- [SUPPLIED ENTRIES]

# # #

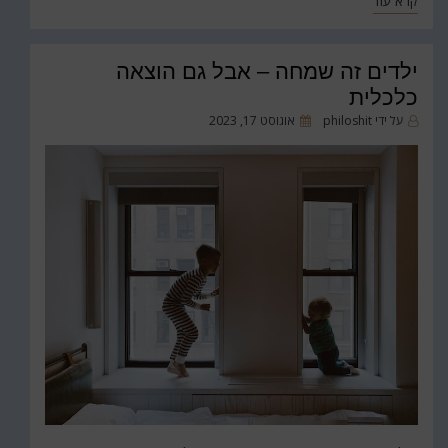
קרא עוד
ילדים זה שמחה – אבל גם הוצאה
כלכלית
פורסם
על ידי
philoshit
אוגוסט 17, 2023
ב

# # #

- [EXERCISE GOAL]
Copy the listing exactly, omitting pictures.

- [REPLY]
קרא עוד
ילדים זה שמחה – אבל גם הוצאה
כלכלית
פורסם
על ידי
philoshit
אוגוסט 17, 2023
ב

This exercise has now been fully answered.